HTTP request-based autoscaling with Keda

Discover how KEDA's HTTP Add-on automates scaling based on incoming HTTP traffic, optimizing resource usage and costs for Kubernetes environments. Explore Devtron's seamless deployment of KEDA add-ons for efficient management

8 months ago   •   7 min read

By Rupin Solanki
In this article

KEDA, short for Kubernetes Event-driven Autoscaling, allows us to scale applications based on events. It can be added to any Kubernetes cluster and works seamlessly with Horizontal Pod Autoscaling. Today, in this blog, we will explore HTTP request-based autoscaling with KEDA.

Why opt for autoscaling applications based on HTTP requests?

a) Consider a scenario where we have multiple applications running on Kubernetes that require substantial computing resources but are only needed for a few hours a day, such as during working hours in a development/QA environment. We could create a custom script to scale down the application using a cronjob to address this. However, this solution falls short when someone needs to work late at night or off-days. There are various cases that a cronjob can miss.
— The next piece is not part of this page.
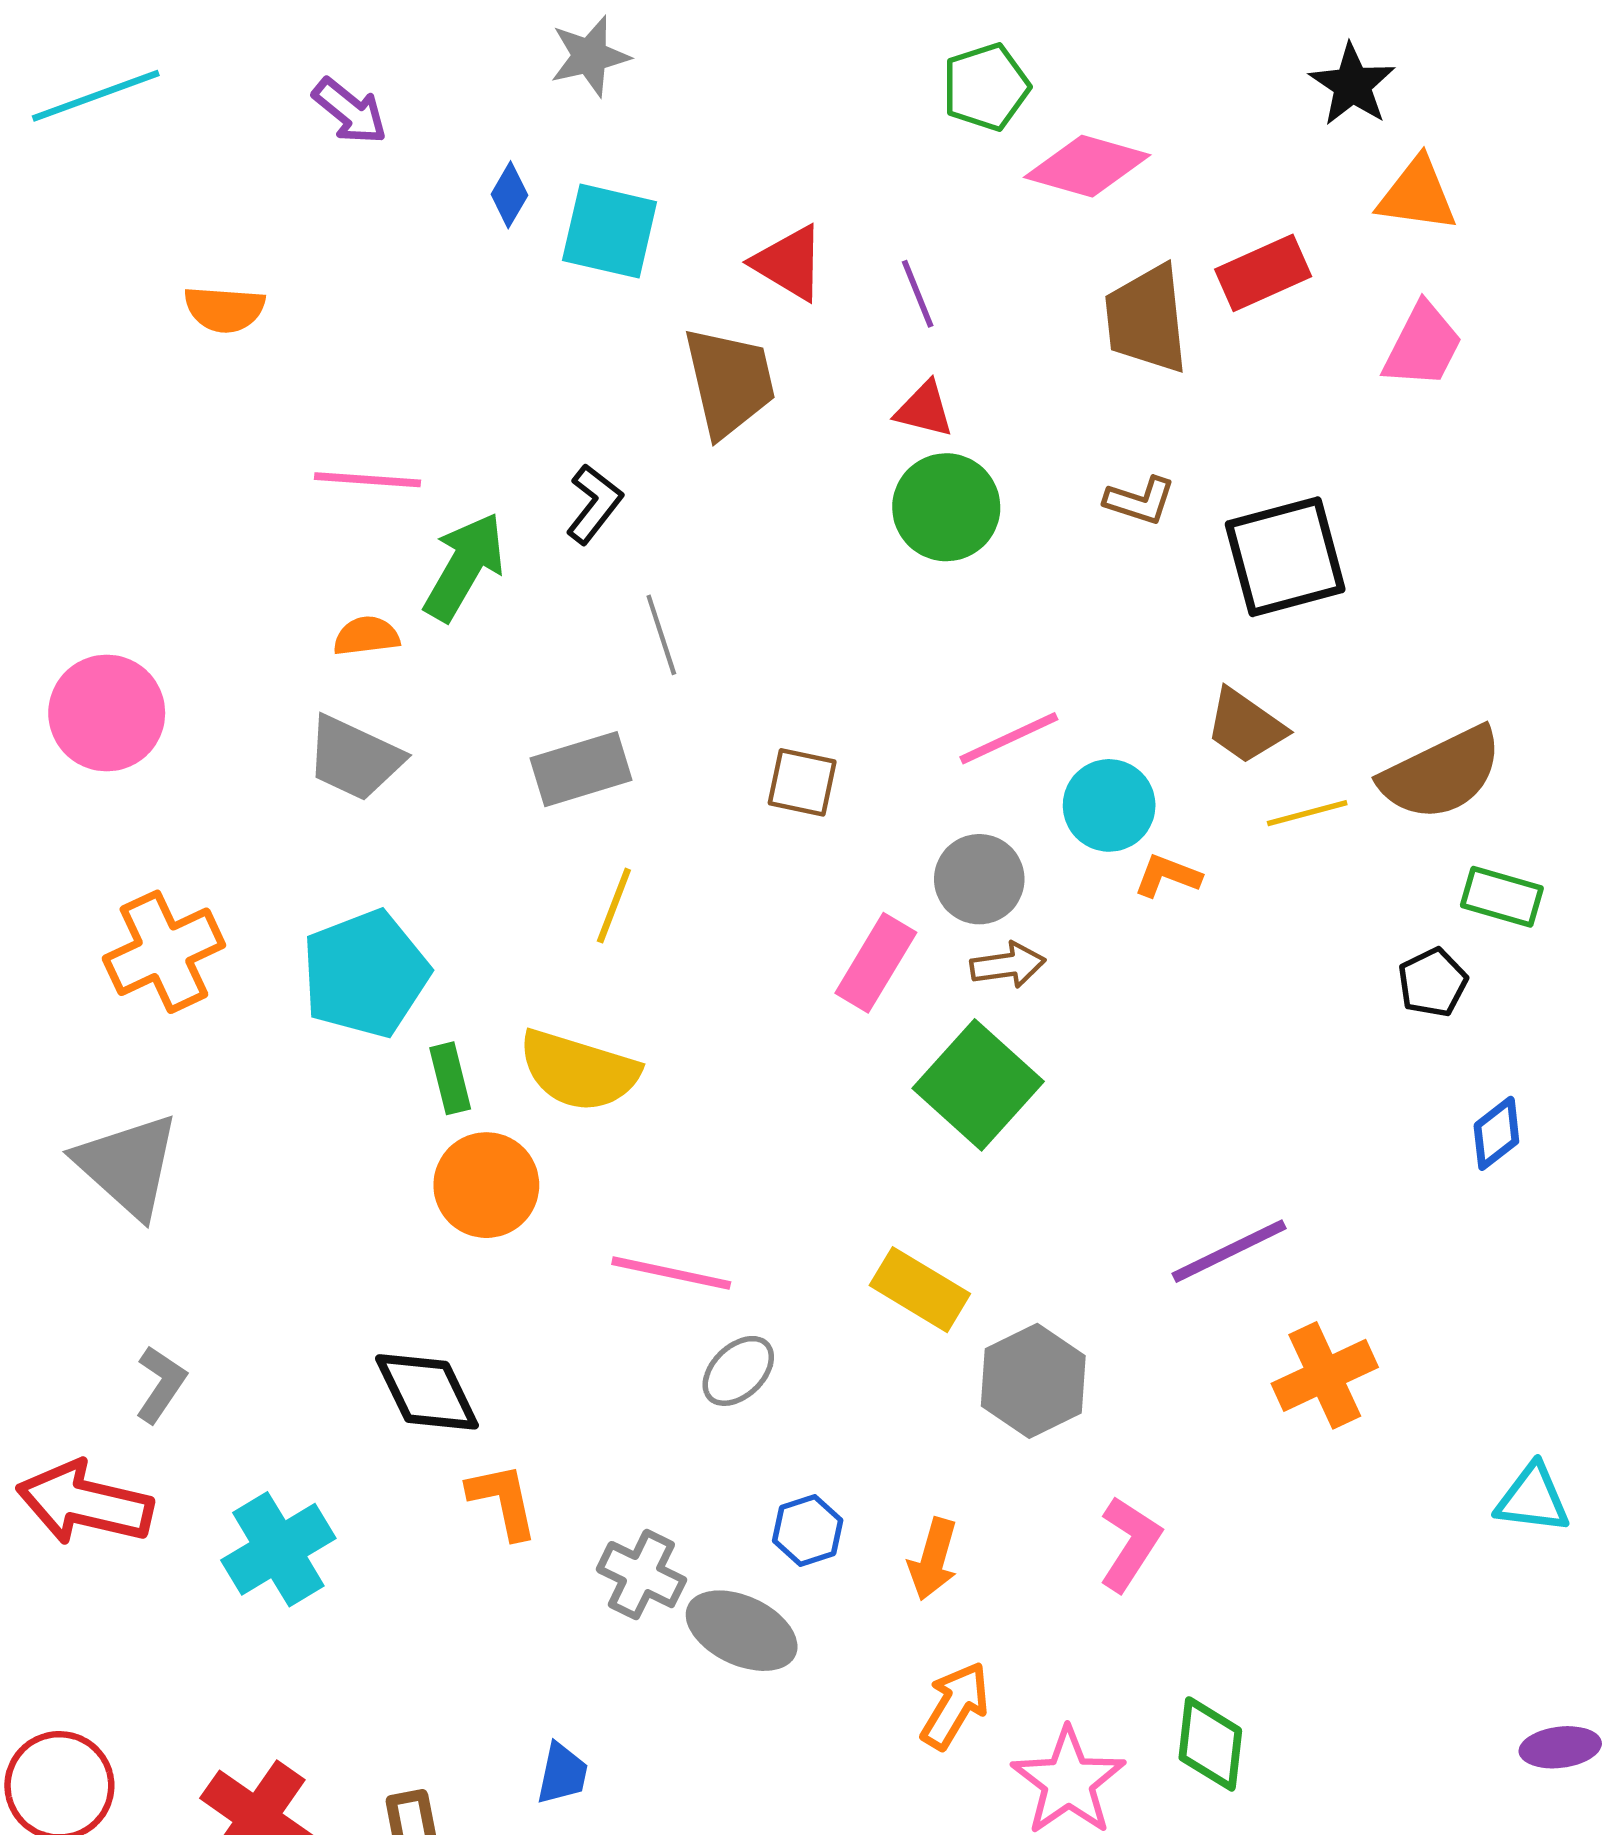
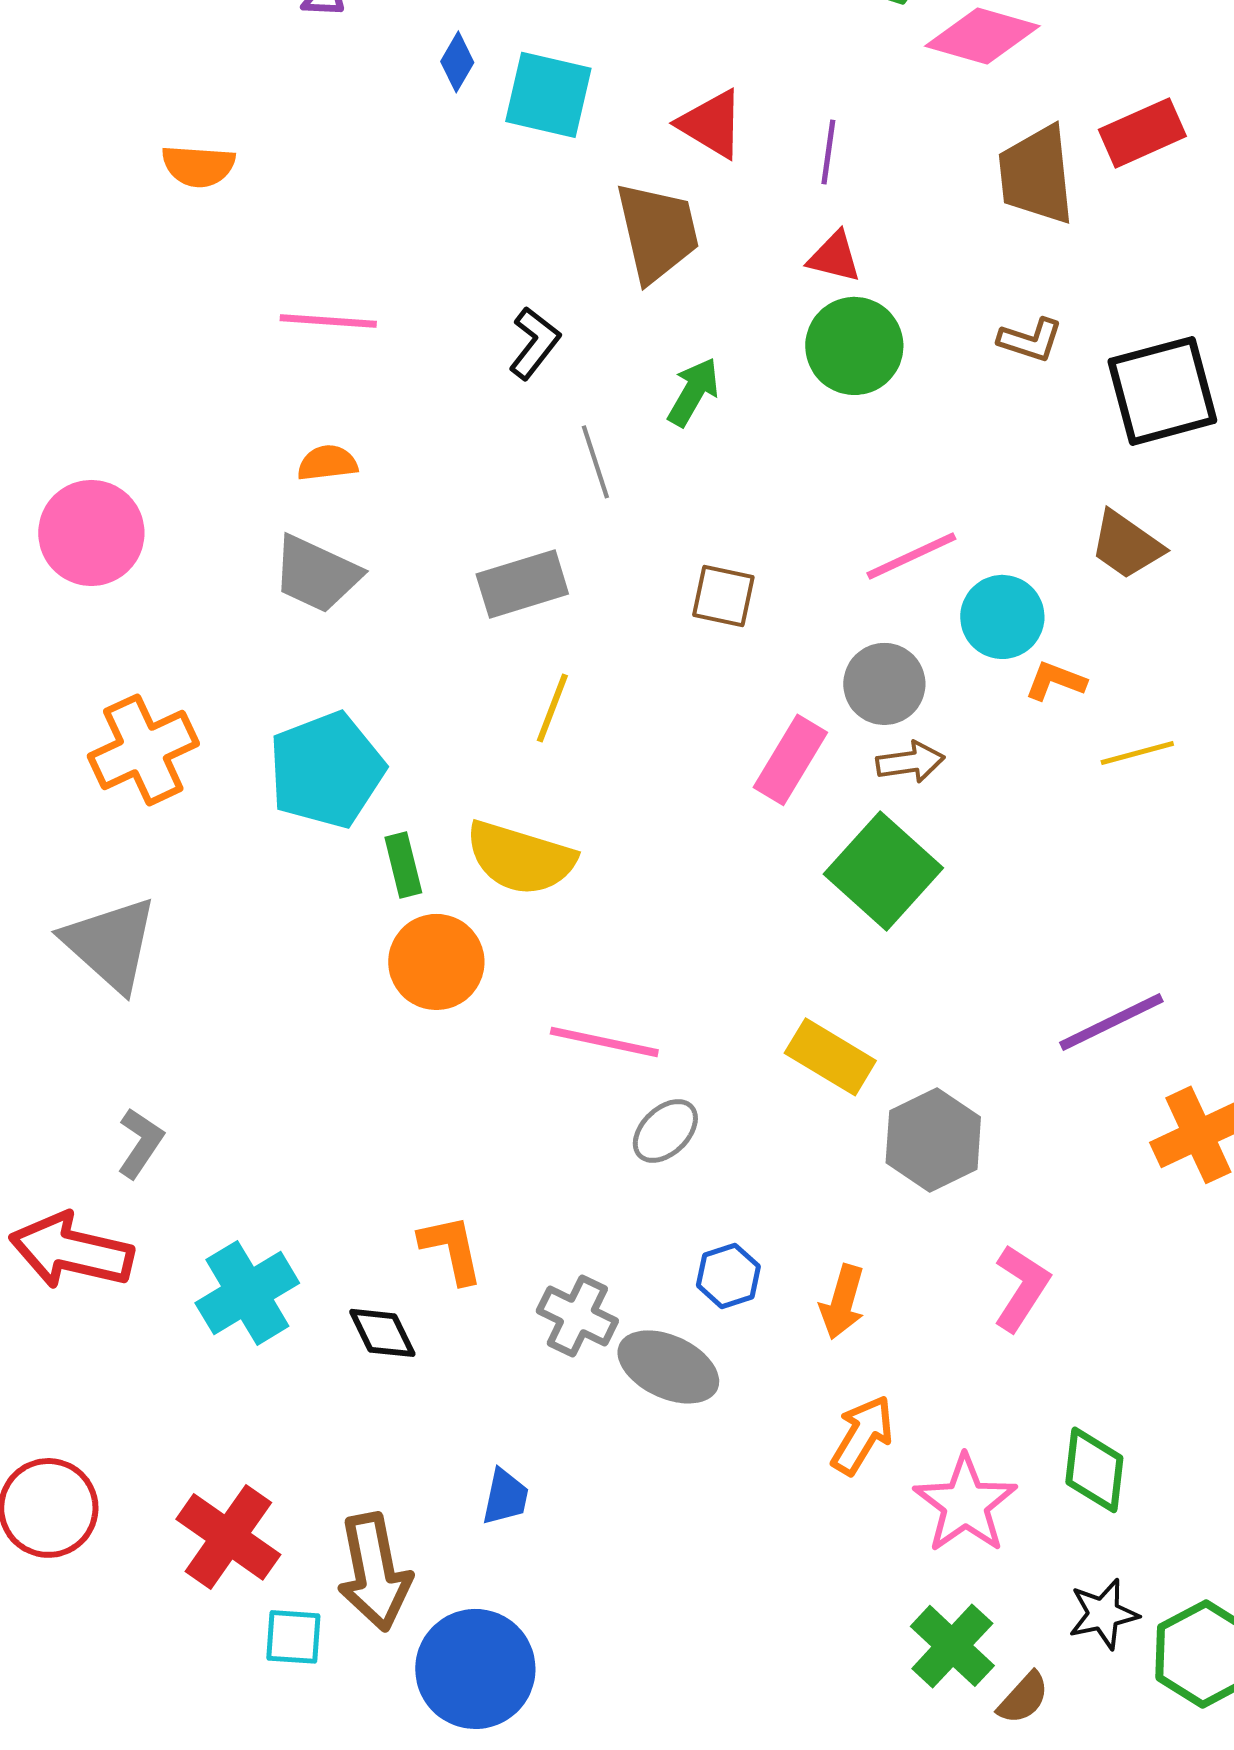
purple line: (918, 294) -> (828, 152), turned 30
green arrow: (464, 567) -> (693, 392), moved, size x0.7
yellow line: (1307, 813) -> (1137, 753), moved
black diamond: (427, 1392) -> (382, 1333), moved, size x0.7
In such cases, scaling the application based on traffic becomes more desirable. If there is an incoming traffic to the application, it should automatically scale up, or else scale it down to zero.

b) There are several metrics available to be used to scale up/down the application like CPU usage, Memory usage, and several scaled object support offered by KEDA, but what if we would like to scale up the application based on the volume of traffic coming (HTTP request)?

Autoscaling with HTTP

The KEDA HTTP Add-on is designed to provide autoscaling capabilities for HTTP servers.
We can scale the application down to zero replicas and scale it up to the desired number of replicas. This helps reduce infrastructure costs, especially during weekends or off-hours when the Development/QA environments are less active than regular working hours. With this add-on, we can autoscale arbitrary HTTP servers based on the volume of incoming traffic, even down to zero replicas.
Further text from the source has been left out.